令和5年6月、宇城市議会において重要な一般質問が行われた。議員らは教育環境や農業問題、福祉サービスの向上、企業誘致について代わるがわる意見を述べた。
特に注目されたのは、教育環境についての質疑である。豊田紀代美議員は宇城市立豊福小学校における耐力度調査の結果を挙げ、校舎のほとんどが老朽化しているため、早急な対応が必要であると強調した。教育部長の豊住章君は、調査によれば8棟中7棟が国庫補助の基準を下回っているとの中間報告があり、結果を早急に分析すると述べた。市長の守田憲史君も、新築建替えに向けた検討を行っていることを示し、松橋中学校の校舎建替えを優先するとコメントした。地域の教育環境の向上が子どもたちの未来に直結するとの意見は多く聞かれた。
また、農業問題に関しても議論が盛んだった。特に豊田議員は、地元の農業の未来について言及し、地域おこし協力隊の農業への活用を提案した。経済部長の浦田敬介君は、他市の成功事例を挙げながら、経済的な支援が不可欠であると述べた。本市の特産物としての三角ガキや不知火菊のブランド化についても言及され、地域資源の魅力を最大限に引き出すことが期待されている。農業従事者の高齢化が進む中、後継者確保が求められ、新規就農者支援への取り組みも必要であるとの声が上がった。
障がい福祉サービスについては、福井美穂議員が気になる現状を報告した。特にヘルパー不足や、医療的ケアが必要な重度心身障がい者の支援体制に関して問題提起がなされた。福祉部長の岩井智君は、介護ヘルパーの増員が急務であり、適切な処遇改善のための取り組みを進めていくことが重要であると応じた。また、ショートステイ制度の利用状況が改善傾向にあることも報告された。

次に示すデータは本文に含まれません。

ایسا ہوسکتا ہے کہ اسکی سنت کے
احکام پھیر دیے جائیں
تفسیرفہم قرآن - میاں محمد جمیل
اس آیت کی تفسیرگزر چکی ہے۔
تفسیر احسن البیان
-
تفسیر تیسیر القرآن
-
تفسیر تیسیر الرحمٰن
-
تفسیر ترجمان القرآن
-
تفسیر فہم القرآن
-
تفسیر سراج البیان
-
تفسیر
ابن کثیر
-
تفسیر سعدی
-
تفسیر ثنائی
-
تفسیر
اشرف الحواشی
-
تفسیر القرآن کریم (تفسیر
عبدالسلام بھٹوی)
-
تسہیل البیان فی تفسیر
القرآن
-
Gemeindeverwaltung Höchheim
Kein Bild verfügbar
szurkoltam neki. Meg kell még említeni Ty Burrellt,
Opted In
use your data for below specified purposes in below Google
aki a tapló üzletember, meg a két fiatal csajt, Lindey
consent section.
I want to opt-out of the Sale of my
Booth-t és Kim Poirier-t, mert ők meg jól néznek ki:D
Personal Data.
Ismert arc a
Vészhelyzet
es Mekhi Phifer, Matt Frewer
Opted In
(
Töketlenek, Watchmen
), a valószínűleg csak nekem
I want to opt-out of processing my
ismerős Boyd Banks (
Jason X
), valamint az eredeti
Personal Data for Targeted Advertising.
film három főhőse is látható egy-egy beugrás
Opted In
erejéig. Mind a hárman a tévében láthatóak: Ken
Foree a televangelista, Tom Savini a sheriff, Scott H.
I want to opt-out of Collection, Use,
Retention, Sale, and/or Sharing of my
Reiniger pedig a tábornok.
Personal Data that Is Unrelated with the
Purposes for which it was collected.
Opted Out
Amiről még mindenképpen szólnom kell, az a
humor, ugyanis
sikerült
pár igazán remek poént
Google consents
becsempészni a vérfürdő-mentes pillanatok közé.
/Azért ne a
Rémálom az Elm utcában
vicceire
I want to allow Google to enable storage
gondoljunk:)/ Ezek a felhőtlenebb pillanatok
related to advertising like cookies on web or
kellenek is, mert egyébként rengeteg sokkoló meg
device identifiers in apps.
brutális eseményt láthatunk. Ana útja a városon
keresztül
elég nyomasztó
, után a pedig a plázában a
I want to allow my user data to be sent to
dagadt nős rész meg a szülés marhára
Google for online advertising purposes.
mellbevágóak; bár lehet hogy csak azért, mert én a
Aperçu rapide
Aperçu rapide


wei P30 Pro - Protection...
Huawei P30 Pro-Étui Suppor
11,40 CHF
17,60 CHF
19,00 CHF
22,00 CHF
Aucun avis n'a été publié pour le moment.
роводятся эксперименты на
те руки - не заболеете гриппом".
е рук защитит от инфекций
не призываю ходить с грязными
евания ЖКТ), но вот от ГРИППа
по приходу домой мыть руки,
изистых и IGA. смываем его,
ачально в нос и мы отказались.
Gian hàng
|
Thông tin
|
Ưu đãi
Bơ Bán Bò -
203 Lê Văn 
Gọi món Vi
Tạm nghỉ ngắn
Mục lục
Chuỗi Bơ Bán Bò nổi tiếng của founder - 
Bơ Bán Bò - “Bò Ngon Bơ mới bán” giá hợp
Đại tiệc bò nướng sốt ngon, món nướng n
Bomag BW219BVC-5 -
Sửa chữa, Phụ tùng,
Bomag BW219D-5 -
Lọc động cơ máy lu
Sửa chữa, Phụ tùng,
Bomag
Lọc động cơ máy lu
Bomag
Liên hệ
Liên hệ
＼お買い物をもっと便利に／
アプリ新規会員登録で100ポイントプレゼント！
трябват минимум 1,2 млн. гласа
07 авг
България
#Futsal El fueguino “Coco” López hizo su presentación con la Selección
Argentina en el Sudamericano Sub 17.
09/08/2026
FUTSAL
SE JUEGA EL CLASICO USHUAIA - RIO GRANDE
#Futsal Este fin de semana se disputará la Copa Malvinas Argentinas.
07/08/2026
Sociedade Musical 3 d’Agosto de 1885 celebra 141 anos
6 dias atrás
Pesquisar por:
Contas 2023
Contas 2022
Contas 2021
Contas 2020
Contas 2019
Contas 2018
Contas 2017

企業誘致については、守田市長がTSMCの進出に伴う経済効果に期待を寄せ、市内企業へのサポートを強化する方針を示した。新たな企業誘致や地域経済活性化に向け、スピード感を持った対応の必要性が指摘された。市としての施策を強化し、地域の魅力を発信し続けたいとの決意が伝えられた。
このように、宇城市では教育、農業、福祉、企業誘致の各問題に対して、多面的に取り組む姿勢が示されている。子どもたちの未来を見据えた施策は、市民からの期待が高まっている。行政がこれらの課題に対処するためにどれだけ早く、効果的に行動できるかが、地域の発展に直結することが強調された。